BEGIN Task data
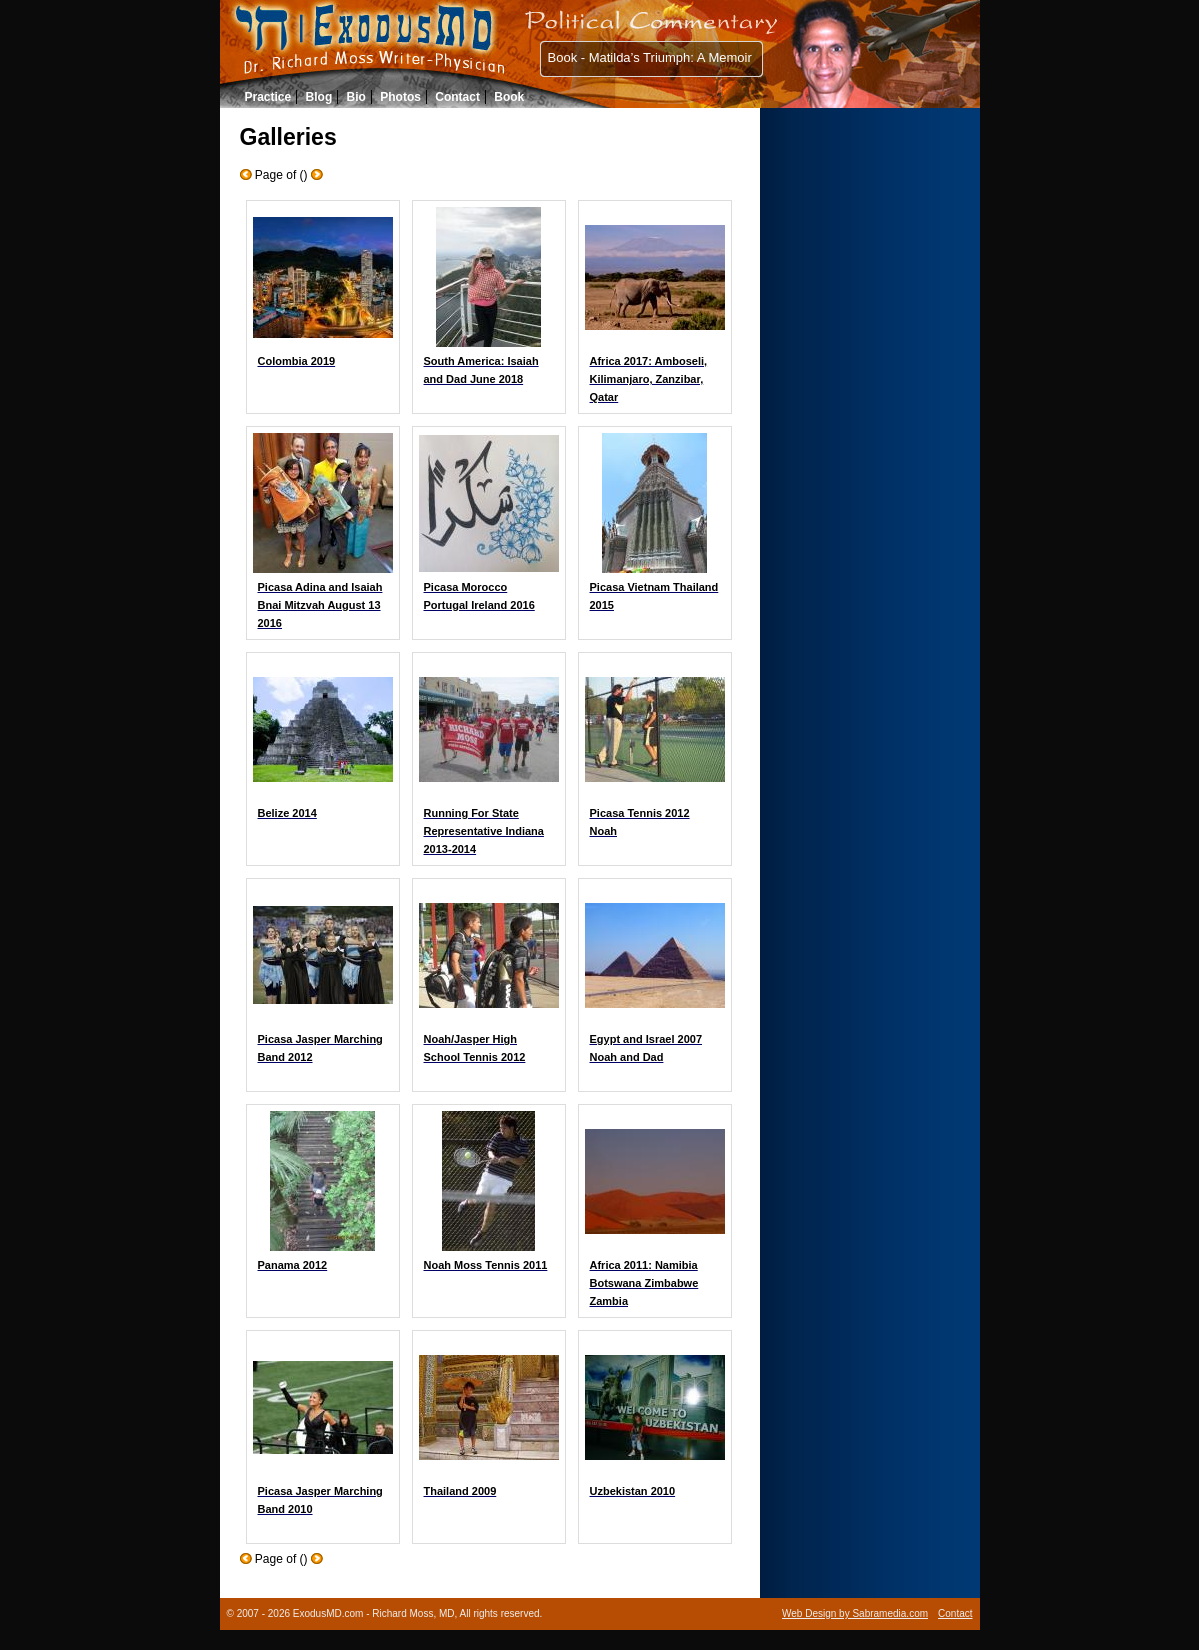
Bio (356, 97)
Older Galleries (246, 174)
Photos (400, 97)
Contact (457, 97)
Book (509, 97)
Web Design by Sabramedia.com (855, 1613)
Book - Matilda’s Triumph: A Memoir (650, 57)
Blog (319, 97)
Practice (268, 97)
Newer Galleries (317, 174)
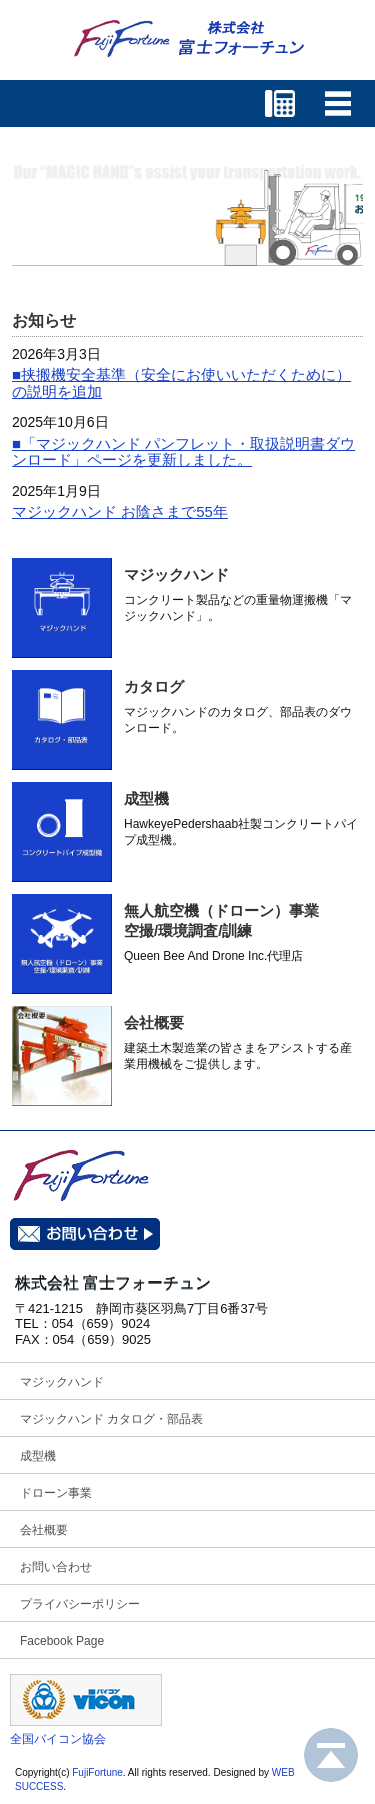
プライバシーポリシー (80, 1604)
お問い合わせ (56, 1567)
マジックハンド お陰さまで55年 (120, 511)
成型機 (146, 798)
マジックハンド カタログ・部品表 (111, 1419)
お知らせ (44, 320)
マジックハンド (176, 574)
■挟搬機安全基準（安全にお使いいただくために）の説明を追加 (181, 383)
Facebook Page (62, 1641)
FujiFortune (97, 1772)
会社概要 (154, 1022)
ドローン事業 (56, 1493)
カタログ (154, 686)
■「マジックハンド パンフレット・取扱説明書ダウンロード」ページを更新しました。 (183, 452)
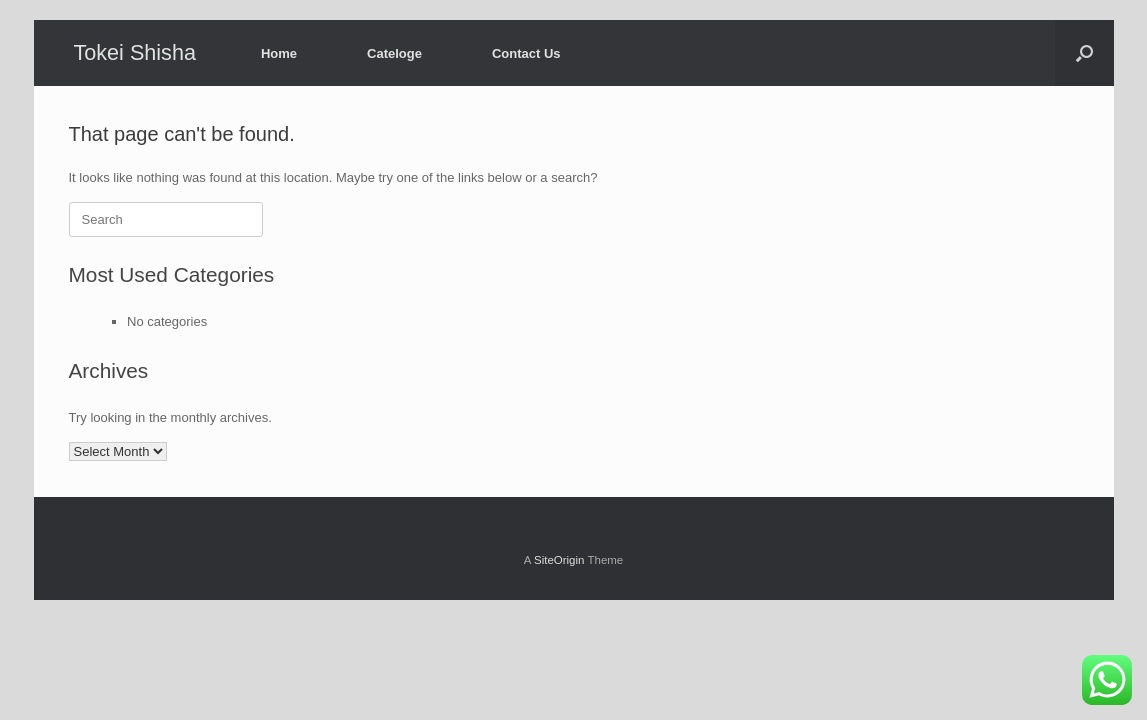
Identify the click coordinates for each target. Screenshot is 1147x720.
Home (279, 53)
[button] (1084, 53)
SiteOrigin (559, 560)
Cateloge (394, 53)
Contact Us (526, 53)
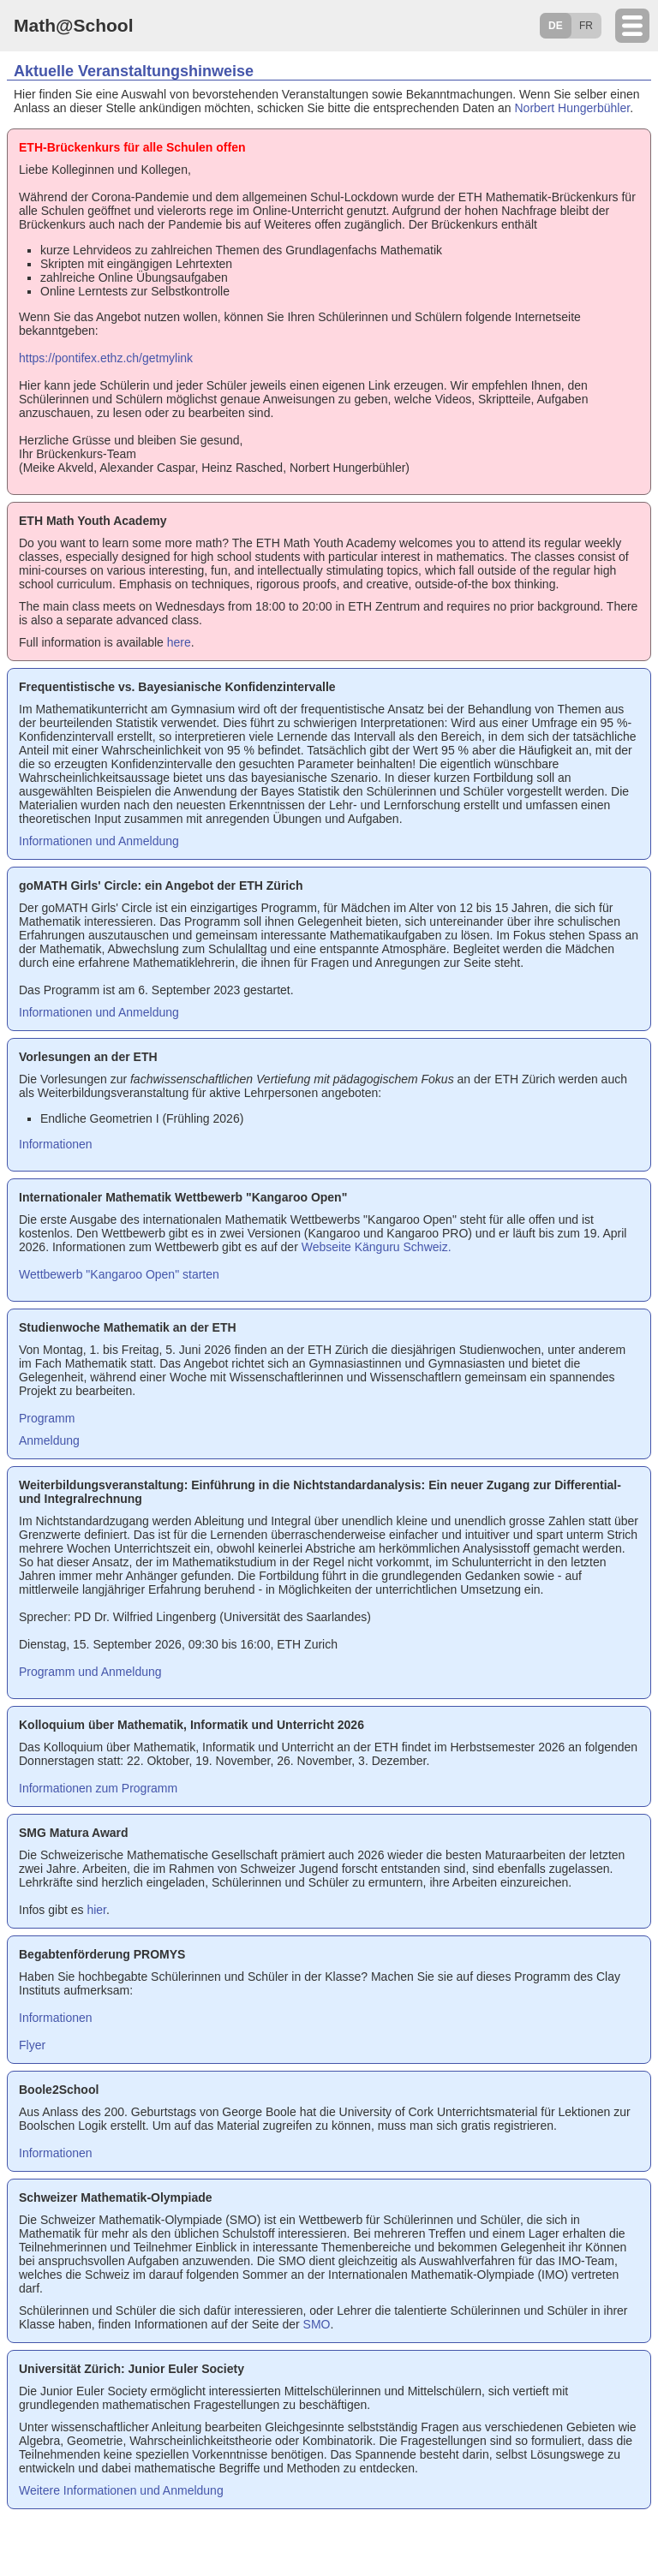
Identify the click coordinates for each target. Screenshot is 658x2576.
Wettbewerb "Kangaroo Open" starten (119, 1274)
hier (96, 1910)
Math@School (73, 25)
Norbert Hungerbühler (573, 108)
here (179, 642)
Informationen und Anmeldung (99, 841)
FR (586, 26)
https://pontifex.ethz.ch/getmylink (106, 358)
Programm (47, 1418)
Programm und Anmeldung (90, 1672)
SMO (317, 2324)
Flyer (32, 2045)
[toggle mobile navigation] (632, 26)
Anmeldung (49, 1440)
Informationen (56, 1144)
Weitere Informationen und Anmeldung (121, 2490)
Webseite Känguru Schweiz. (377, 1247)
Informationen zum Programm (98, 1788)
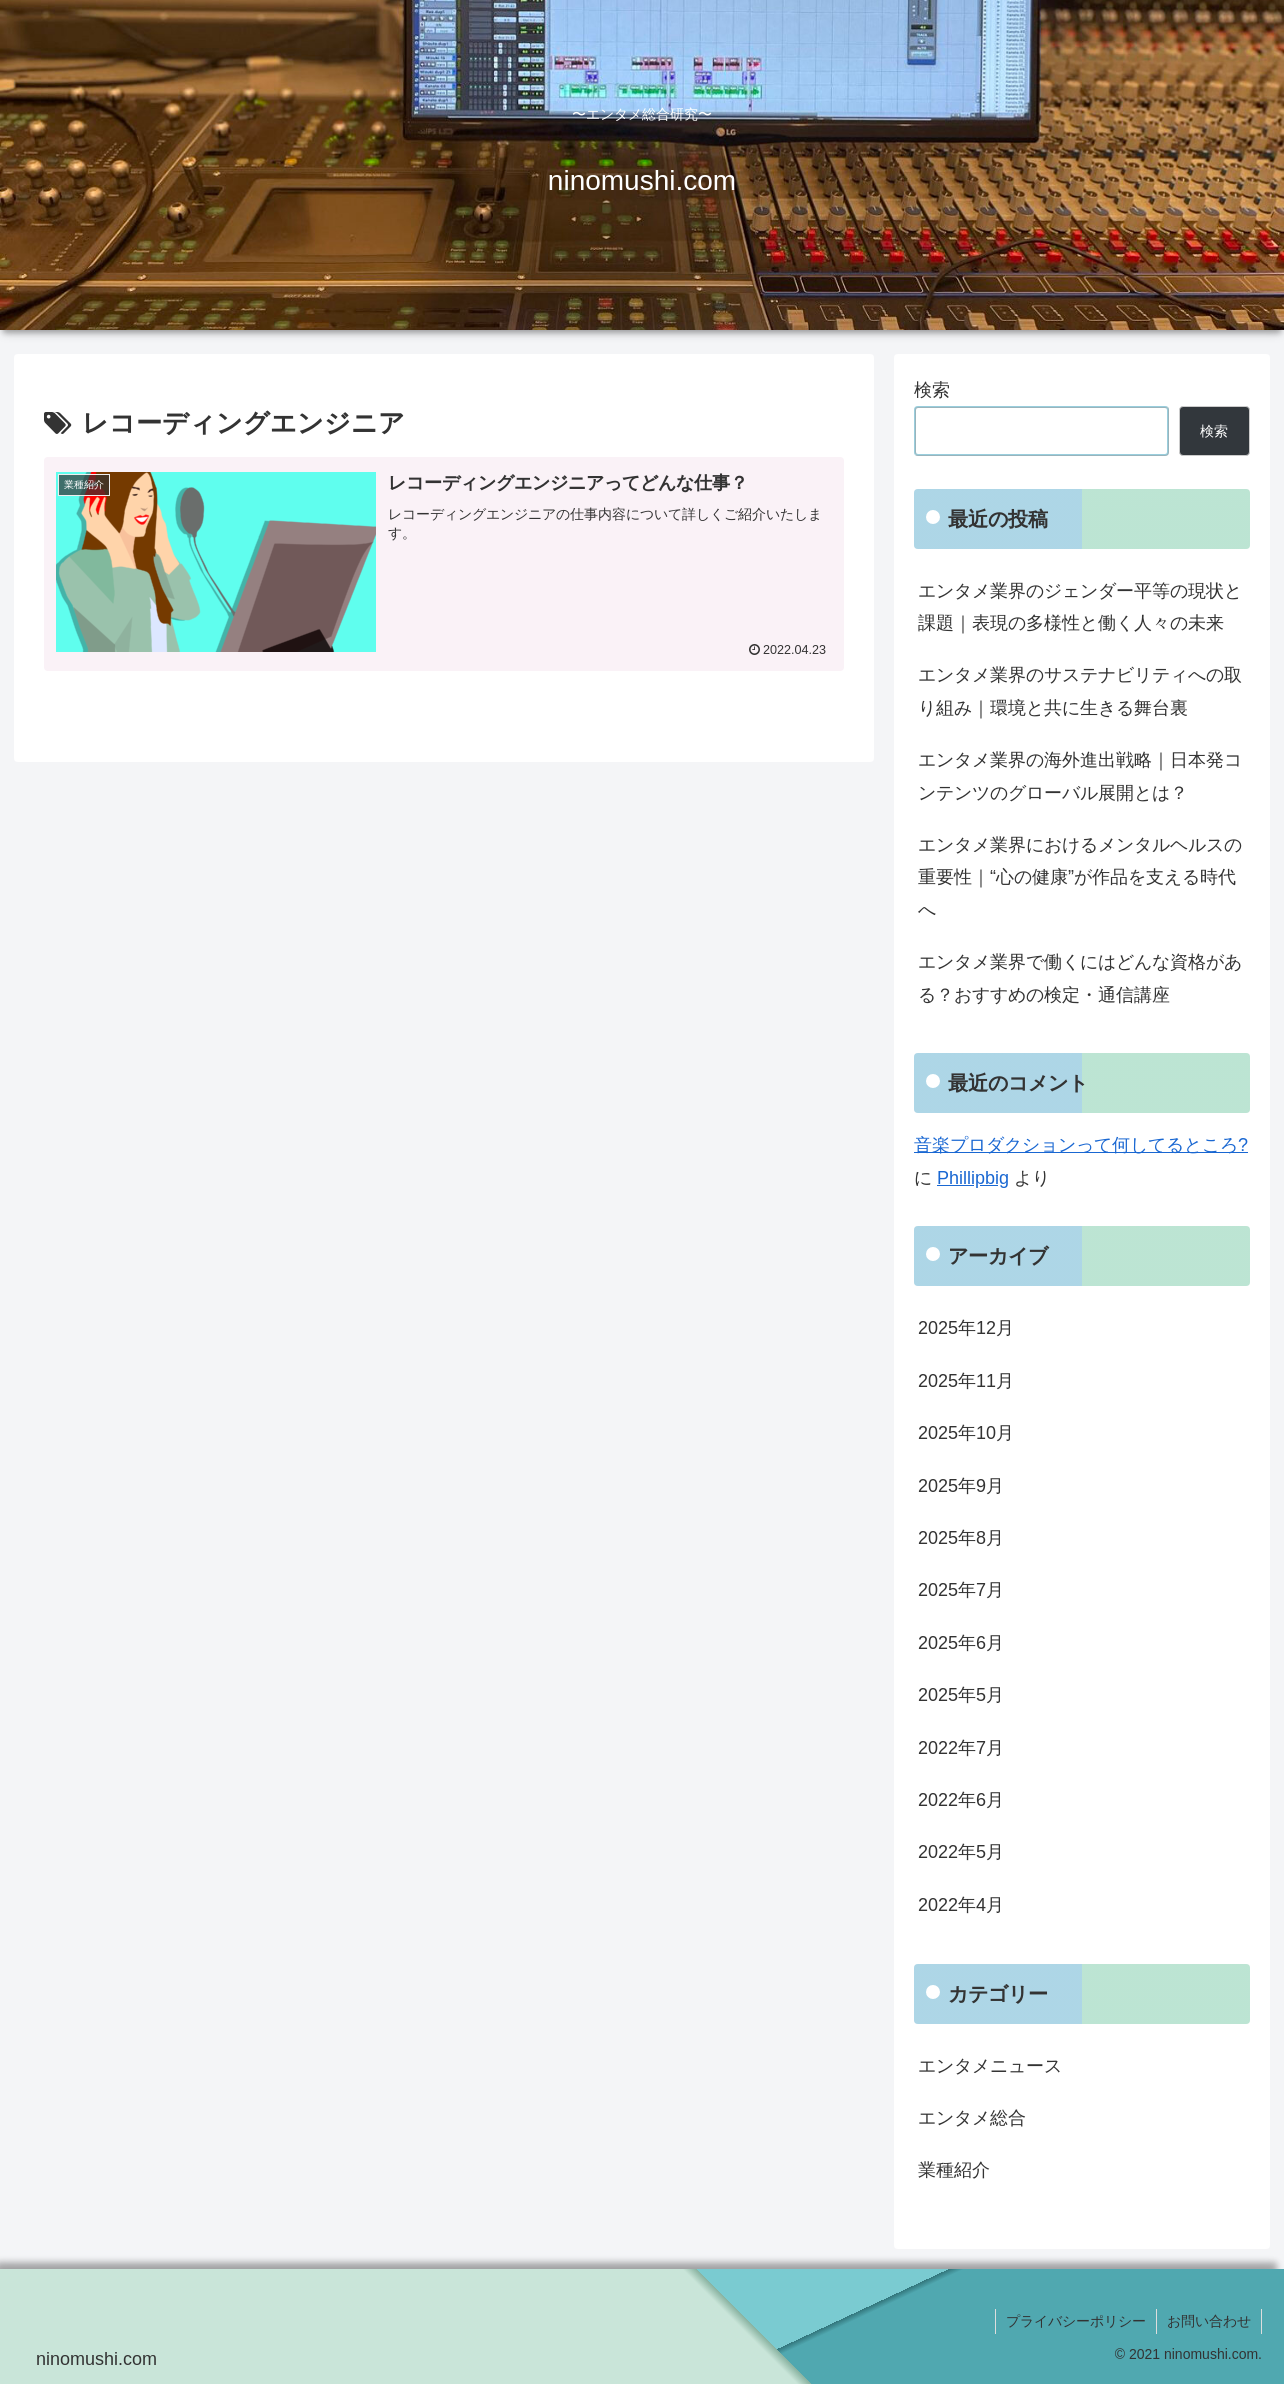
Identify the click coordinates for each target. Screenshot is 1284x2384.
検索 (932, 390)
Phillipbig (973, 1178)
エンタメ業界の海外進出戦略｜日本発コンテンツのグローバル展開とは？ (1080, 776)
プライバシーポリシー (1076, 2321)
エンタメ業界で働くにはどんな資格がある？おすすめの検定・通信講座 (1080, 978)
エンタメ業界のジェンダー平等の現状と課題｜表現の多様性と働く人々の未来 (1080, 607)
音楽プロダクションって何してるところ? (1081, 1145)
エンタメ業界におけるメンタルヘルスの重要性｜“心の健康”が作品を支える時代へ (1080, 877)
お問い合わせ (1209, 2321)
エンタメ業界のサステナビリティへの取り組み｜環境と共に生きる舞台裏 (1080, 691)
END Task data
Exercise →
The answer must be the lines from the first one in the records through the line containing "Screenshot is 658x2576.", copied exactly, with no pictures.

Exercise result →
Bio (356, 97)
Older Galleries (246, 174)
Photos (400, 97)
Contact (457, 97)
Book (509, 97)
Web Design by Sabramedia.com (855, 1613)
Book - Matilda’s Triumph: A Memoir (650, 57)
Blog (319, 97)
Practice (268, 97)
Newer Galleries (317, 174)
プライバシーポリシー (80, 1604)
お問い合わせ (56, 1567)
マジックハンド お陰さまで55年 (120, 511)
成型機 (146, 798)
マジックハンド カタログ・部品表 (111, 1419)
お知らせ (44, 320)
マジックハンド (176, 574)
■挟搬機安全基準（安全にお使いいただくために）の説明を追加 (181, 383)
Facebook Page (62, 1641)
FujiFortune (97, 1772)
会社概要 (154, 1022)
ドローン事業 (56, 1493)
カタログ (154, 686)
■「マジックハンド パンフレット・取扱説明書ダウンロード」ページを更新しました。 (183, 452)
Identify the click coordinates for each target. Screenshot is 1147x720.
Home (279, 53)
[button] (1084, 53)
SiteOrigin (559, 560)
Cateloge (394, 53)
Contact Us (526, 53)
Identify the click coordinates for each target. Screenshot is 658x2576.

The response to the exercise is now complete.